Dana Webster
Legacy
Updated: Jan 6, 2021

This is a photograph of my son, Meacham, as he approaches the Dury Mill Cemetery, in Pas de Calais, France where his namesake, my great-uncle Meacham, is buried. Meacham is the surname of my great-grandmother on my father's side, Mary Evaline Bruce Meacham or Minnie for short. In 1896, at the age of 23, Minnie married James Malcolm Denyes (24) and together they had five children.

One month after his 17th birthday, Minnie and James's eldest and only remaining son (Malcolm died at 1 day old), Meacham, enlisted in the First World War. After training, he only arrived in France in the Spring of 1918 and was immediately set to war. On September 2, 1918, at the age of 19, he was killed in action, just two months shy of the end of the war. The battle took place on a farmer's field and was considered to be one of the bloodiest of the war, if such a comparison can even be made.
What possessed this teenager to sign up for certain death? By this point in the war, he must have known that almost no one was coming home alive or, at a minimum, unscathed. In his small town of Milton, ON, many young men were already casualties.
Did he run it past his parents first? If so, did James and Minnie offer words of encouragement or horror? Because of Meacham's age, they possibly thought he would be safe; that he would complete his high school studies and then move on to university and life, literally "dodging a bullet."
They shared letters over the two years Meacham was away. Newsy and affectionate snippets of life in Meacham's hometown, admonishments to stay safe. Until this letter arrived one day in the mail. It was James's last letter to his son, returned to him from the Dead Letter Office. Meacham never received it.

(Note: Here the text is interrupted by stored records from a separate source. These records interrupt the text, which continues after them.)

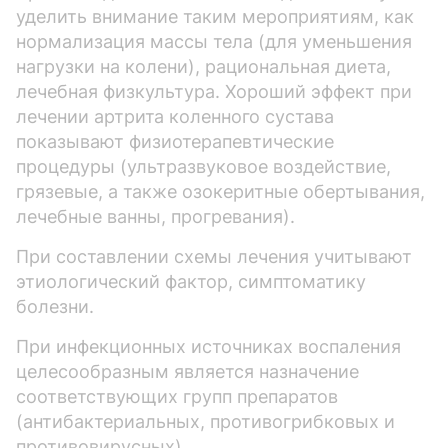
уделить внимание таким мероприятиям, как
нормализация массы тела (для уменьшения
нагрузки на колени), рациональная диета,
лечебная физкультура. Хороший эффект при
лечении артрита коленного сустава
показывают физиотерапевтические
процедуры (ультразвуковое воздействие,
грязевые, а также озокеритные обертывания,
лечебные ванны, прогревания).
При составлении схемы лечения учитывают
этиологический фактор, симптоматику
болезни.
При инфекционных источниках воспаления
целесообразным является назначение
соответствующих групп препаратов
(антибактериальных, противогрибковых и
противовирусных).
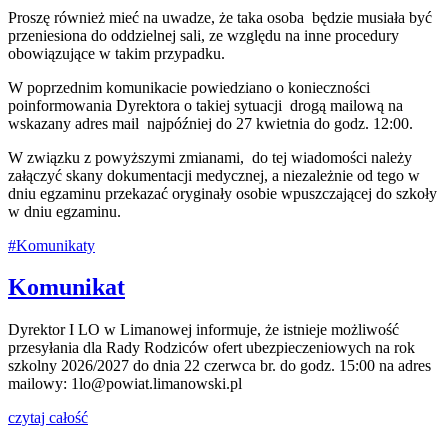
Proszę również mieć na uwadze, że taka osoba będzie musiała być
przeniesiona do oddzielnej sali, ze względu na inne procedury
obowiązujące w takim przypadku.
W poprzednim komunikacie powiedziano o konieczności
poinformowania Dyrektora o takiej sytuacji drogą mailową na
wskazany adres mail najpóźniej do 27 kwietnia do godz. 12:00.
W związku z powyższymi zmianami, do tej wiadomości należy
załączyć skany dokumentacji medycznej, a niezależnie od tego w
dniu egzaminu przekazać oryginały osobie wpuszczającej do szkoły
w dniu egzaminu.
#Komunikaty
Komunikat
Dyrektor I LO w Limanowej informuje, że istnieje możliwość
przesyłania dla Rady Rodziców ofert ubezpieczeniowych na rok
szkolny 2026/2027 do dnia 22 czerwca br. do godz. 15:00 na adres
mailowy: 1lo@powiat.limanowski.pl
czytaj całość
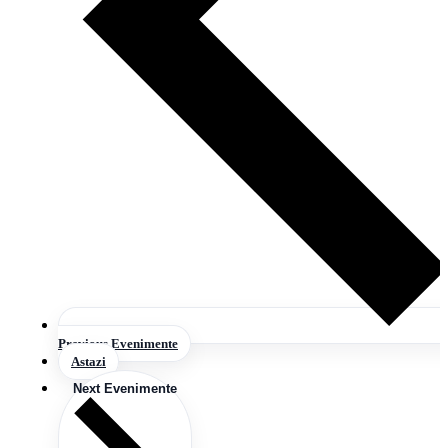
Previous
Evenimente
Astazi
Next
Evenimente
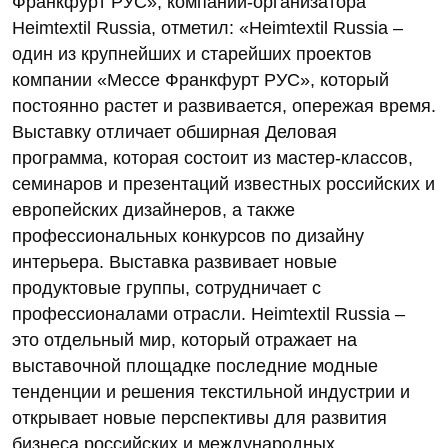
Франкфурт РУС», компании-организатора
Heimtextil Russia, отметил: «Heimtextil Russia –
один из крупнейших и старейших проектов
компании «Мессе Франкфурт РУС», который
постоянно растет и развивается, опережая время.
Выставку отличает обширная Деловая
программа, которая состоит из мастер-классов,
семинаров и презентаций известных российских и
европейских дизайнеров, а также
профессиональных конкурсов по дизайну
интерьера. Выставка развивает новые
продуктовые группы, сотрудничает с
профессионалами отрасли. Heimtextil Russia –
это отдельный мир, который отражает на
выставочной площадке последние модные
тенденции и решения текстильной индустрии и
открывает новые перспективы для развития
бизнеса российских и международных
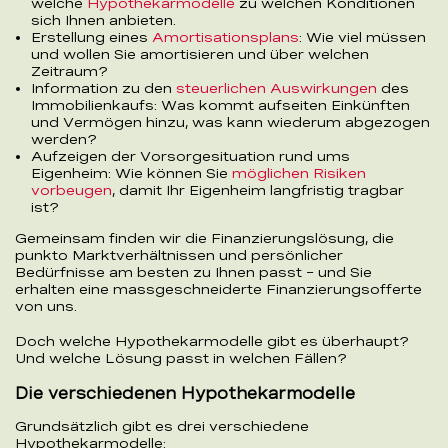
welche
Hypothekarmodelle
zu welchen Konditionen
sich Ihnen anbieten.
Erstellung eines
Amortisationsplans
: Wie viel müssen
und wollen Sie amortisieren und über welchen
Zeitraum?
Information zu den
steuerlichen Auswirkungen
des
Immobilienkaufs: Was kommt aufseiten Einkünften
und Vermögen hinzu, was kann wiederum abgezogen
werden?
Aufzeigen der Vorsorgesituation rund ums
Eigenheim: Wie können Sie
möglichen Risiken
vorbeugen
, damit Ihr Eigenheim langfristig tragbar
ist?
Gemeinsam finden wir die Finanzierungslösung, die
punkto Marktverhältnissen und persönlicher
Bedürfnisse am besten zu Ihnen passt – und Sie
erhalten eine massgeschneiderte Finanzierungsofferte
von uns.
Doch welche Hypothekarmodelle gibt es überhaupt?
Und welche Lösung passt in welchen Fällen?
Die verschiedenen Hypothekarmodelle
Grundsätzlich gibt es drei verschiedene
Hypothekarmodelle:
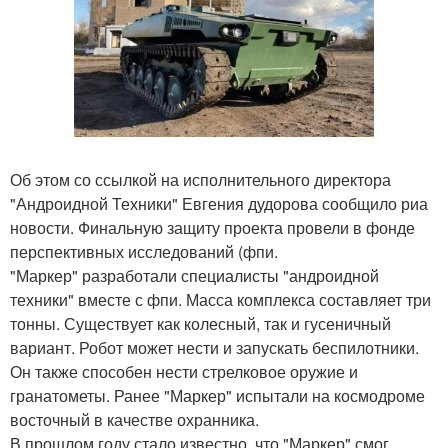
Об этом со ссылкой на исполнительного директора
"Андроидной Техники" Евгения дудорова сообщило риа
новости. Финальную защиту проекта провели в фонде
перспективных исследований (фпи.
"Маркер" разработали специалисты "андроидной
техники" вместе с фпи. Масса комплекса составляет три
тонны. Существует как колесный, так и гусеничный
вариант. Робот может нести и запускать беспилотники.
Он также способен нести стрелковое оружие и
гранатометы. Ранее "Маркер" испытали на космодроме
восточный в качестве охранника.
В прошлом году стало известно, что "Маркер" смог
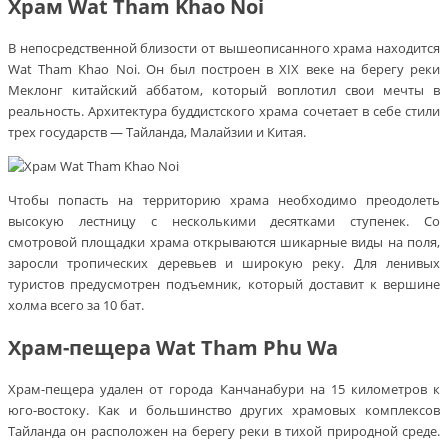
Храм Wat Tham Khao Noi
В непосредственной близости от вышеописанного храма находится
Wat Tham Khao Noi. Он был построен в XIX веке на берегу реки
Меклонг китайский аббатом, который воплотил свои мечты в
реальность. Архитектура буддистского храма сочетает в себе стили
трех государств — Тайланда, Малайзии и Китая.
Чтобы попасть на территорию храма необходимо преодолеть
высокую лестницу с несколькими десятками ступенек. Со
смотровой площадки храма открываются шикарные виды на поля,
заросли тропических деревьев и широкую реку. Для ленивых
туристов предусмотрен подъемник, который доставит к вершине
холма всего за 10 бат.
Храм-пещера Wat Tham Phu Wa
Храм-пещера удален от города Канчанабури на 15 километров к
юго-востоку. Как и большинство других храмовых комплексов
Тайланда он расположен на берегу реки в тихой природной среде.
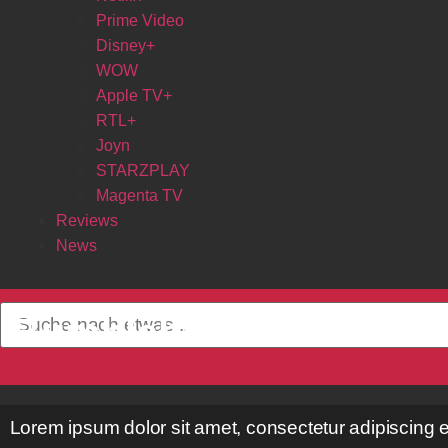
Prime Video
Disney+
WOW
Apple TV+
RTL+
Joyn
STARZPLAY
Magenta TV
Reviews
News
Bumblebee
Lorem ipsum dolor sit amet, consectetur adipiscing elit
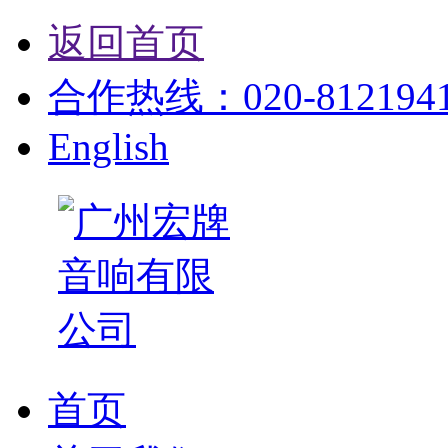
返回首页
合作热线：020-81219412
English
首页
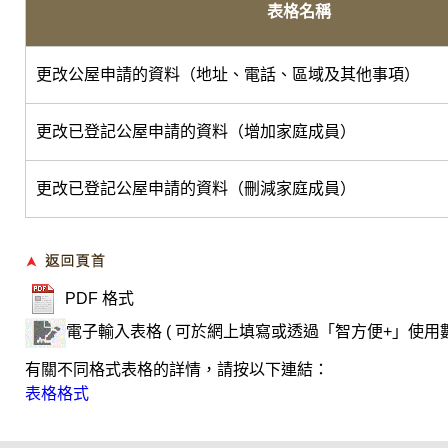
表格名稱
更改公屋申請的資料（地址、電話、區域及其他事項）
更改已登記公屋申請的資料（增加家庭成員）
更改已登記公屋申請的資料（刪減家庭成員）
PDF 格式
電子輸入表格 ( 可於網上填寫或透過「智方便+」使用
有關不同格式表格的詳情，請按以下連結：
表格格式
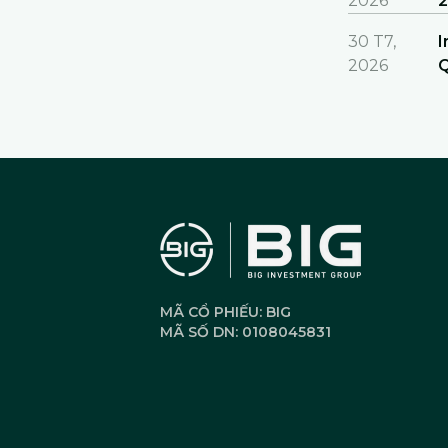
2026
2
30 T7,
I
2026
Q
MÃ CỔ PHIẾU: BIG
MÃ SỐ DN: 0108045831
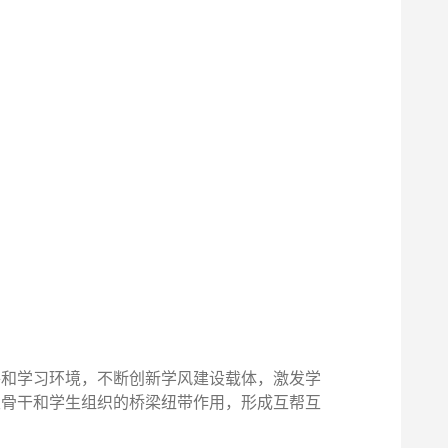
件和学习环境，不断创新学风建设载体，激发学
级骨干和学生组织的桥梁纽带作用，形成互帮互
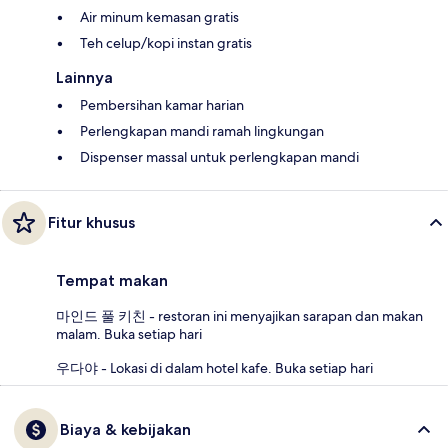
Air minum kemasan gratis
Teh celup/kopi instan gratis
Lainnya
Pembersihan kamar harian
Perlengkapan mandi ramah lingkungan
Dispenser massal untuk perlengkapan mandi
Fitur khusus
Tempat makan
마인드 풀 키친 - restoran ini menyajikan sarapan dan makan
malam. Buka setiap hari
우다야 - Lokasi di dalam hotel kafe. Buka setiap hari
Biaya & kebijakan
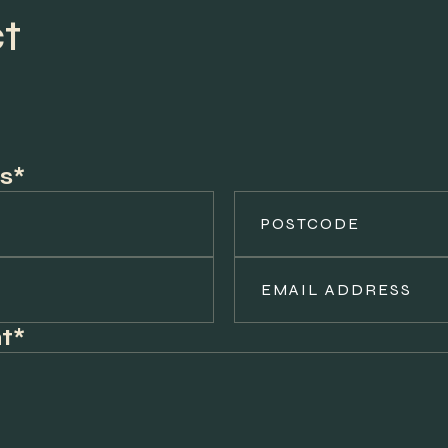
t
s*
t*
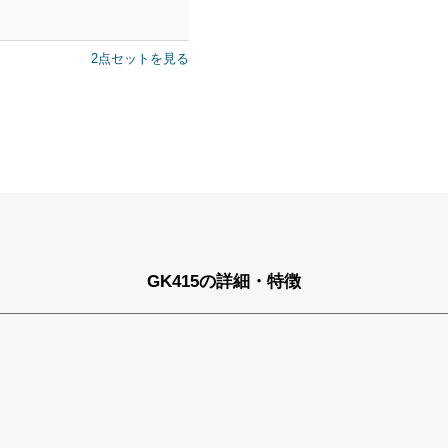
2点セットを見る
GK415の詳細・特徴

I remember the day my dad shared this letter with me, several years ago. I cried. How could I not? In that moment, it didn't matter that we have no blood relationship to James or Minnie or Meacham. I named my own son after him, to honour his short life, his foolish, courageous teenage bravado, and the horror of his death.
When Meacham visited his great-great-uncle Meacham's grave stone in France, it felt to me like the past and the present had come together for those few short moments. It felt like something had come full circle. A full healing circle.
Together, Paul and I have three sons. They have each lived longer than Meacham did. They graduated high school and went on to other things, making life choices, falling in love, living in different places but keeping in touch through text, phone and visits. I can only imagine the pain when James and Minnie comprehended that their son had died in a war so far away, so unfamiliar, and so unlike home, and without the loving and affectionate embrace of his family.
I am forever grateful that our sons, and our daughter, still get to come home.